### WHAT TO DO
Set down the listing exactly as given, minus images.

### MATERIAL FOR THE TASK
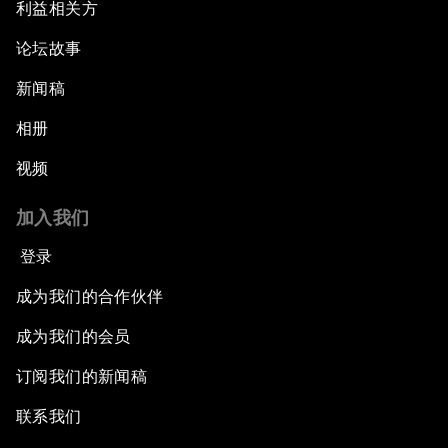
利益相关方
论坛故事
新闻稿
相册
视频
加入我们
登录
成为我们的合作伙伴
成为我们的会员
订阅我们的新闻稿
联系我们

### ANSWER TO THIS PROBLEM
利益相关方
论坛故事
新闻稿
相册
视频
加入我们
登录
成为我们的合作伙伴
成为我们的会员
订阅我们的新闻稿
联系我们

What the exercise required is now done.